After that I changed testWhitespaceBreakingWhitespaceSubset to only invoke WHITESPACE.apply((char)c) without assert, print the index in the method of WHITESPACE.matches
int index=(WHITESPACE_MULTIPLIER * c) >>> WHITESPACE_SHIFT)
finally found that index collided after changed the WHITESPACE_MULTIPLIER from 1682554634 to 1582554634
No doubt, 1682554634 is well designed , my question is how can I infer this "magic number"?`
Upon Martin Grajcar's proposal, I try to write the "magic number generator" as follows and worked :
char[] charsReq = WHITESPACE_TABLE.toCharArray();
Arrays.sort(charsReq);
OUTER:
for (int WHITESPACE_MULTIPLIER_WANTTED = 1682553701; WHITESPACE_MULTIPLIER_WANTTED <= 1682554834; WHITESPACE_MULTIPLIER_WANTTED++) {
int matchCnt = 0;
for (int c = 0; c <= Character.MAX_VALUE; c++) {
int position = Arrays.binarySearch(charsReq, (char) c);
char index = WHITESPACE_TABLE.charAt((WHITESPACE_MULTIPLIER_WANTTED * c) >>> WHITESPACE_SHIFT);
if (position >= 0 && index == c) {
matchCnt++;
} else if (position < 0 && index != c) {
matchCnt++;
} else {
continue OUTER;
}
}
// all valid
if ((matchCnt - 1) == (int) (Character.MAX_VALUE)) {
System.out.println(WHITESPACE_MULTIPLIER_WANTTED);
}
}
if changed the sequence of characters(swap \u2001 \u2002 position) in WHITESPACE_TABLE the algorithms has no solution (changed the loop end condition to Integer.MAX_VALUE).
as the IntMath.gcd implementation is refer to http://en.wikipedia.org/wiki/Binary_GCD_algorithm
my question is : where can i find the material of CharMatcher.WHITESPACE.match implementation?
I'm not sure if the generator still exists somewhere, but it can be recreated easily. The class Result contains the data used in the implementation of CharMatcher.WHITESPACE:
static class Result {
private int shift;
private int multiplier;
private String table;
}
// No duplicates allowed.
private final String allMatchingString = "\u2002\r\u0085\u200A\u2005\u2000"
+ "\u2029\u000B\u2008\u2003\u205F\u1680"
+ "\u0009\u0020\u2006\u2001\u202F\u00A0\u000C\u2009"
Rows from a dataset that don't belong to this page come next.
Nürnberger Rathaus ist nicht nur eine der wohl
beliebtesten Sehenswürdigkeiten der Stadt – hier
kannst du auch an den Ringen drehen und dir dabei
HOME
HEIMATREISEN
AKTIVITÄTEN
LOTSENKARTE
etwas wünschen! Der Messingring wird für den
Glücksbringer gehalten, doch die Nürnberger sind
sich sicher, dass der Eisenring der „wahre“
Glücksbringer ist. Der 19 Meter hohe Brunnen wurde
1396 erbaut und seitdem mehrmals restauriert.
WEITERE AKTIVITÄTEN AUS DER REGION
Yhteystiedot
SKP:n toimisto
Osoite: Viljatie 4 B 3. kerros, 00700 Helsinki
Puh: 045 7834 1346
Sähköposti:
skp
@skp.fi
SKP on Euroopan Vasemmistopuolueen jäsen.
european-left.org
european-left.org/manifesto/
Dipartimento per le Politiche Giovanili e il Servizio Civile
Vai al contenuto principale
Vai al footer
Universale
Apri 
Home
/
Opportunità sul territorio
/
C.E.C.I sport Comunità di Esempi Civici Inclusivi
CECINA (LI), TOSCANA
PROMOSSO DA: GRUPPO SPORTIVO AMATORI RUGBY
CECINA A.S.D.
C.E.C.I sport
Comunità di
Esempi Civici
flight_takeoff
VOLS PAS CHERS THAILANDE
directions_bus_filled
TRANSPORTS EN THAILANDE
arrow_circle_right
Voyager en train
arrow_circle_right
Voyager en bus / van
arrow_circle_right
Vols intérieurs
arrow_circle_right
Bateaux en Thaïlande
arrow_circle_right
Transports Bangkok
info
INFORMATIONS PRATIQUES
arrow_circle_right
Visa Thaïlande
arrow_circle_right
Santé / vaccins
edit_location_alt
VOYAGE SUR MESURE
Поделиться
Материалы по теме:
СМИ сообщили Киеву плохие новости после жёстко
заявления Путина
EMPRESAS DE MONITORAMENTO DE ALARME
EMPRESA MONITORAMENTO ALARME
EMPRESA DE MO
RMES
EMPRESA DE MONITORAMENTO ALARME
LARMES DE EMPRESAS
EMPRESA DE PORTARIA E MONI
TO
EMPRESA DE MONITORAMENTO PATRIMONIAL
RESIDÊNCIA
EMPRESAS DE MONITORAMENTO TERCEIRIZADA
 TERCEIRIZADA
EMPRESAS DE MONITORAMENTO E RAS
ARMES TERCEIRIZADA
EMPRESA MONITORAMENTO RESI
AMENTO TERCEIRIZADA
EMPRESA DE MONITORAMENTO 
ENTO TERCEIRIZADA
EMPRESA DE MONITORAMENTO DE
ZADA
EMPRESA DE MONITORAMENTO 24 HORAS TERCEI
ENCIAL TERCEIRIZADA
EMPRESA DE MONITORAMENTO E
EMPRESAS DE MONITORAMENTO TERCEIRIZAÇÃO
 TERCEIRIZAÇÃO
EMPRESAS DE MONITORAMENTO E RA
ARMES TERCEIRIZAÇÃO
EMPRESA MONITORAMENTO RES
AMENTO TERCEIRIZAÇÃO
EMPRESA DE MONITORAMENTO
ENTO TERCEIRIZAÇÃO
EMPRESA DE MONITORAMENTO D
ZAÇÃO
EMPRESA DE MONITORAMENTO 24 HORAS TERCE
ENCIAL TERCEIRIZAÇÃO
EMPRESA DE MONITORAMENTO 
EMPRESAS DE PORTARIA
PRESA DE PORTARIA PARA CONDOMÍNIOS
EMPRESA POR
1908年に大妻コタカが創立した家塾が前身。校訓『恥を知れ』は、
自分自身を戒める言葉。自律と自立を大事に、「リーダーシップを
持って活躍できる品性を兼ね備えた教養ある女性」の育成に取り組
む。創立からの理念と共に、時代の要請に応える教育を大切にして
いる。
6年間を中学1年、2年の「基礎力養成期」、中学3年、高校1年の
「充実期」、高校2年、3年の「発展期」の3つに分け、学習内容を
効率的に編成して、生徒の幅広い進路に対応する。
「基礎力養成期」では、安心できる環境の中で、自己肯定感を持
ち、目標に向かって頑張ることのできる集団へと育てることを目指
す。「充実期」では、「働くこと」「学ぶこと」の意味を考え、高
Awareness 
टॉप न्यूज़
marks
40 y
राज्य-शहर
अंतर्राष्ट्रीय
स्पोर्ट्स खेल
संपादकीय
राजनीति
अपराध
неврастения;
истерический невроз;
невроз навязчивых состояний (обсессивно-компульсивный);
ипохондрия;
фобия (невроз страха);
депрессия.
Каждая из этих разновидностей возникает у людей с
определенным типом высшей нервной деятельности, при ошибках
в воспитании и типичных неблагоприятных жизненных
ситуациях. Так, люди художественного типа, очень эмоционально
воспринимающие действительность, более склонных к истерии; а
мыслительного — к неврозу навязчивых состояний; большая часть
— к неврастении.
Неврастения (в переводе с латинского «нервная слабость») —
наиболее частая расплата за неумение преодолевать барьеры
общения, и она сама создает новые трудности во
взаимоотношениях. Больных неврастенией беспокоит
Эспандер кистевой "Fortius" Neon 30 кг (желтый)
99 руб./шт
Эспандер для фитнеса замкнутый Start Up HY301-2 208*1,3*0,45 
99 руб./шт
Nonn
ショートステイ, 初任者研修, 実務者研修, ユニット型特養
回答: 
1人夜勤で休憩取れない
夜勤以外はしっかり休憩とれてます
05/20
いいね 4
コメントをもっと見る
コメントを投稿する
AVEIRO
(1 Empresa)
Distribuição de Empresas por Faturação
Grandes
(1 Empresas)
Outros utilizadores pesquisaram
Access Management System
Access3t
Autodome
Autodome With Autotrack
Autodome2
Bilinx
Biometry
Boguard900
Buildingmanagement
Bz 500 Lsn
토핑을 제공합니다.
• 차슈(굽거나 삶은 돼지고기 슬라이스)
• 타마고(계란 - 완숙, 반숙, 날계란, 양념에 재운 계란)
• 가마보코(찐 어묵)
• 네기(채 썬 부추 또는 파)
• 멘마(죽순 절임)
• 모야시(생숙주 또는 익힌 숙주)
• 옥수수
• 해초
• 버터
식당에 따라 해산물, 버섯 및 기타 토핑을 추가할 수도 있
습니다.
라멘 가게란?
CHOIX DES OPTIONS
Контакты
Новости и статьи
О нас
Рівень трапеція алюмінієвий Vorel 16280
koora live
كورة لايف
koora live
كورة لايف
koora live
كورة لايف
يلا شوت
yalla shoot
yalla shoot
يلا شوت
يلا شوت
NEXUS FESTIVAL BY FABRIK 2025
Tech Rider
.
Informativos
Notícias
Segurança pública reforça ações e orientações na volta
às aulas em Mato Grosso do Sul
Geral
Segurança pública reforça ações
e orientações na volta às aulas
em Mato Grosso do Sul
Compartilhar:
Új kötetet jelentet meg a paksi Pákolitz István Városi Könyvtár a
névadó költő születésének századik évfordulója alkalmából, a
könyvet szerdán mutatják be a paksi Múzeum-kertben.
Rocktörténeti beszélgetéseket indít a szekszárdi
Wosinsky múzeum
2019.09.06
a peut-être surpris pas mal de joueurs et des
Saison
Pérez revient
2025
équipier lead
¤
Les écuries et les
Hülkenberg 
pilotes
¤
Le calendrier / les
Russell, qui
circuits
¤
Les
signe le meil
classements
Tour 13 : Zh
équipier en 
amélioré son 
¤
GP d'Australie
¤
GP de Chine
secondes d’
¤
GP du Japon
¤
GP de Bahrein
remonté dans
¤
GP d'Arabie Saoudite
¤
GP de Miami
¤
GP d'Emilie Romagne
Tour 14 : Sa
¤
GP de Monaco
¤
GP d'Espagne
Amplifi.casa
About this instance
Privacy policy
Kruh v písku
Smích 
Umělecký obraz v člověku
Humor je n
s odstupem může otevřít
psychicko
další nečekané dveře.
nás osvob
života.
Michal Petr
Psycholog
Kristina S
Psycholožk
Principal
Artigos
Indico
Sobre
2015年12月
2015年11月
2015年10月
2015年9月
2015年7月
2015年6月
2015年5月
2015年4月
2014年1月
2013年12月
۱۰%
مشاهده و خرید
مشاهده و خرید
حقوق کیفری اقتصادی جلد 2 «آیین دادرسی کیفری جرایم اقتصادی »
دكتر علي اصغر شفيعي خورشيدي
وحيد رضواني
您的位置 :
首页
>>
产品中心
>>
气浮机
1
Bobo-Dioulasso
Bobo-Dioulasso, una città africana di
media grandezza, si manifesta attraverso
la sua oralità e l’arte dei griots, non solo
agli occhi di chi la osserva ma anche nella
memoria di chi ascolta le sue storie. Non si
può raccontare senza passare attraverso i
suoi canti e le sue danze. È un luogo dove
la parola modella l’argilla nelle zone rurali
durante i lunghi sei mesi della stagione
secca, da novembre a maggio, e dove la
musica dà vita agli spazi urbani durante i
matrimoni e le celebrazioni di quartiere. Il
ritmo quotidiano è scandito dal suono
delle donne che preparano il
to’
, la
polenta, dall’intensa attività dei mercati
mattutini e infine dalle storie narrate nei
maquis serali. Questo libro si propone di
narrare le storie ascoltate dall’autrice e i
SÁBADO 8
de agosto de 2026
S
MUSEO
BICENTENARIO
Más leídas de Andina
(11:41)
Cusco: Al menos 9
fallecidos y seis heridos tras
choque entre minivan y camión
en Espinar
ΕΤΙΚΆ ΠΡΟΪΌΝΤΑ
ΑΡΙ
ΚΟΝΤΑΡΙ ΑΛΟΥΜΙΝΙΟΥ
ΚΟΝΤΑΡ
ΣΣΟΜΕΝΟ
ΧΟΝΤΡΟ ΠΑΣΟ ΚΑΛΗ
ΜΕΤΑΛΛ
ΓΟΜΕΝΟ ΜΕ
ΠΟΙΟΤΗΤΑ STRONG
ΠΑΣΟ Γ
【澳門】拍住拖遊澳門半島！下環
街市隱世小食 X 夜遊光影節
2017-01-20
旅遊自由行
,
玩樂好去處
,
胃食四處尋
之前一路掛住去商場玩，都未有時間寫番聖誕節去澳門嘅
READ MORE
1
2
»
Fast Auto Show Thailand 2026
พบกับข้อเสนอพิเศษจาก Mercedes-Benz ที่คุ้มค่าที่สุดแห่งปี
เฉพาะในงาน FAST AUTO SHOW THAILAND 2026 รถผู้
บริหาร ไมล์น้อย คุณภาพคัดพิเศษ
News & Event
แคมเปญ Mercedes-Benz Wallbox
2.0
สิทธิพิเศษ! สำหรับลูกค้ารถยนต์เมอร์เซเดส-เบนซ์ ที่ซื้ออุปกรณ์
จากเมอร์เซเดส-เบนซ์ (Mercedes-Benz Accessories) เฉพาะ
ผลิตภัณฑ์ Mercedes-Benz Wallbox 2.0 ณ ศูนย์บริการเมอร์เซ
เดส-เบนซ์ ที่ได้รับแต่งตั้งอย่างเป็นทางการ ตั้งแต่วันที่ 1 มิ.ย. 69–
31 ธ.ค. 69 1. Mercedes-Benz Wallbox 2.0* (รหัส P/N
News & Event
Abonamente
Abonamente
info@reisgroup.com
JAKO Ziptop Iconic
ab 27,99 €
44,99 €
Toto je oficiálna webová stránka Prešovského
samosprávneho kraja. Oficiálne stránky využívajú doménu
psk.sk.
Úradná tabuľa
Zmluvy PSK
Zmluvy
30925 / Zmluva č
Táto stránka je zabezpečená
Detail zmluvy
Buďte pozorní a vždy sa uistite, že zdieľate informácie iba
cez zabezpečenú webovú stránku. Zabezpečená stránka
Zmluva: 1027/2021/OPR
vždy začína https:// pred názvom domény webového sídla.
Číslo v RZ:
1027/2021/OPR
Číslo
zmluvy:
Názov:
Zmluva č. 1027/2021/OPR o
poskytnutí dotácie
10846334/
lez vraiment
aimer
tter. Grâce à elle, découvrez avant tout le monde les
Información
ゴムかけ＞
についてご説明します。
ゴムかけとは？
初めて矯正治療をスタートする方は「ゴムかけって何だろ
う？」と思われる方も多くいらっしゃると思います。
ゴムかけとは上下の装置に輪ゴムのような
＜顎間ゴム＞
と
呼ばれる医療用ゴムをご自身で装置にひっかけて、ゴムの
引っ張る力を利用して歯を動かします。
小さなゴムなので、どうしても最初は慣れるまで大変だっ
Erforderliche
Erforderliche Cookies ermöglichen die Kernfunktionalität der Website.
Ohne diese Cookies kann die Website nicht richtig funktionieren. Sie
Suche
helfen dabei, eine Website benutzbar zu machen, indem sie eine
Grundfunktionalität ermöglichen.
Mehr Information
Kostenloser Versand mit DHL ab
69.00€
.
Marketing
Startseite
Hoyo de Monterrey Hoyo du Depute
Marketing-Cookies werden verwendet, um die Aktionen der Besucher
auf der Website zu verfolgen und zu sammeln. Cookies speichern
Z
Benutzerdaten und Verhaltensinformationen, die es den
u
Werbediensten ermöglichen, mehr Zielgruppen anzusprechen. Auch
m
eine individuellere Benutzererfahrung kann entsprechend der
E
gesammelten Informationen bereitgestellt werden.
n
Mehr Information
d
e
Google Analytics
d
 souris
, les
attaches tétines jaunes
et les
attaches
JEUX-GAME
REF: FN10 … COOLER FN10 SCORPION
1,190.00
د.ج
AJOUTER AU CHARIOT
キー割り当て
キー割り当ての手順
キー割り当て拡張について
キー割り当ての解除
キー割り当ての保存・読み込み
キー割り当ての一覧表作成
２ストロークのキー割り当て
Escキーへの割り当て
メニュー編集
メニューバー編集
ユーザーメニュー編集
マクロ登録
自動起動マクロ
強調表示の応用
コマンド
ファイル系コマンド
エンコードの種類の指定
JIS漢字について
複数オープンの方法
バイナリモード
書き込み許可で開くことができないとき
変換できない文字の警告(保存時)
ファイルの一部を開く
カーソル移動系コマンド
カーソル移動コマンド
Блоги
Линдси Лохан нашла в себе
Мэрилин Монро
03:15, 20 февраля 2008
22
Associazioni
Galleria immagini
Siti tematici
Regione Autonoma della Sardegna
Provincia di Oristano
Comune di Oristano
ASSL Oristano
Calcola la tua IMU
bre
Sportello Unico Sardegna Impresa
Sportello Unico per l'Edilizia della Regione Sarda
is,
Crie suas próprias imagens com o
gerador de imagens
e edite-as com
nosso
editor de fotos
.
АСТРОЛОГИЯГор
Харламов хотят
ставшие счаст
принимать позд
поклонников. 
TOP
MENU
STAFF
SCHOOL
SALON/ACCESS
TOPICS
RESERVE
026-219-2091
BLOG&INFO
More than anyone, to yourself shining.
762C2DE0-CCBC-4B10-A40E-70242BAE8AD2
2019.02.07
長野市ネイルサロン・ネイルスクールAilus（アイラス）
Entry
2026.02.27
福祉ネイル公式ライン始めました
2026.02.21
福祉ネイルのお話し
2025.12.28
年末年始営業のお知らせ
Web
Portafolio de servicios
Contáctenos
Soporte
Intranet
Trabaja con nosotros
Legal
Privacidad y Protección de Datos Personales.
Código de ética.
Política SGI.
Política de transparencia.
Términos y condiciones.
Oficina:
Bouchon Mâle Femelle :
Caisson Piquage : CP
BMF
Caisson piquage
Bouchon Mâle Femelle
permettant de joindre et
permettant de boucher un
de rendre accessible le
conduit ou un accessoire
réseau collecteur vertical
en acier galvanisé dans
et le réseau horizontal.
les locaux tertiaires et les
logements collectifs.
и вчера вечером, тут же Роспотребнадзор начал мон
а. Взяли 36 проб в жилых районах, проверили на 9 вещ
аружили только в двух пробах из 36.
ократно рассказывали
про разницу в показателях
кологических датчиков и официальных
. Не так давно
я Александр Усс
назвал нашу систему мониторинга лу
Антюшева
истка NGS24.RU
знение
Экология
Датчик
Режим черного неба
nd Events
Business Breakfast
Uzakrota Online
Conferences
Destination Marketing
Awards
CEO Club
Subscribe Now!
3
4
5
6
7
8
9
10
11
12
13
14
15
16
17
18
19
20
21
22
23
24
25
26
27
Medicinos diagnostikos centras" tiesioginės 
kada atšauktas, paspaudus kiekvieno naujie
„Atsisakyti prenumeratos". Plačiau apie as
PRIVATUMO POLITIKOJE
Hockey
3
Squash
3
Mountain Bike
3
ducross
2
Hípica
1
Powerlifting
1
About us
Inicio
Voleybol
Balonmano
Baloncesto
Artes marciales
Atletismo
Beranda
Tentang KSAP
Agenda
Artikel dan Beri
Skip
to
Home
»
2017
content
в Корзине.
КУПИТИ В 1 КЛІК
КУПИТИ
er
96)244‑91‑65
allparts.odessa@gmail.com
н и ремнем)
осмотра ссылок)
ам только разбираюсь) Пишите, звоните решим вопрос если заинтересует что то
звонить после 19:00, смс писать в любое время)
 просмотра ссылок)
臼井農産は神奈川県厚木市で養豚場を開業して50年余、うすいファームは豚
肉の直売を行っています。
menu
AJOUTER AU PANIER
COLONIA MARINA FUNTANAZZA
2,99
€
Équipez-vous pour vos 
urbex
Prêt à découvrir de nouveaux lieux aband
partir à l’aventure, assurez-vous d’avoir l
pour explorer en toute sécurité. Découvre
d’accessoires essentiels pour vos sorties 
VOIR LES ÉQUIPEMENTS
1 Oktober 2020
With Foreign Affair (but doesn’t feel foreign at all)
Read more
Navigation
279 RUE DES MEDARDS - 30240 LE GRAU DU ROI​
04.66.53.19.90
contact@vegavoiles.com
+ "\u2004\u2028\n\u2007\u3000";
public Result generate(String allMatchingString) {
final char[] allMatching = allMatchingString.toCharArray();
final char filler = allMatching[allMatching.length - 1];
final int shift = Integer.numberOfLeadingZeros(allMatching.length);
final char[] table = new char[1 << (32 - shift)];
OUTER: for (int i=0; i>=0; ++i) {
final int multiplier = 123456789 * i; // Jumping a bit makes the search faster.
Arrays.fill(table, filler);
for (final char c : allMatching) {
final int index = (multiplier * c) >>> shift;
if (table[index] != filler) continue OUTER; // Conflict found.
table[index] = c;
}
return new Result(shift, multiplier, new String(table));
}
return null; // No solution exists.
}
It generates a different multiplier, but this doesn't matter.
In case no solution for a given allMatchingString exists, you can decrement shift and try again.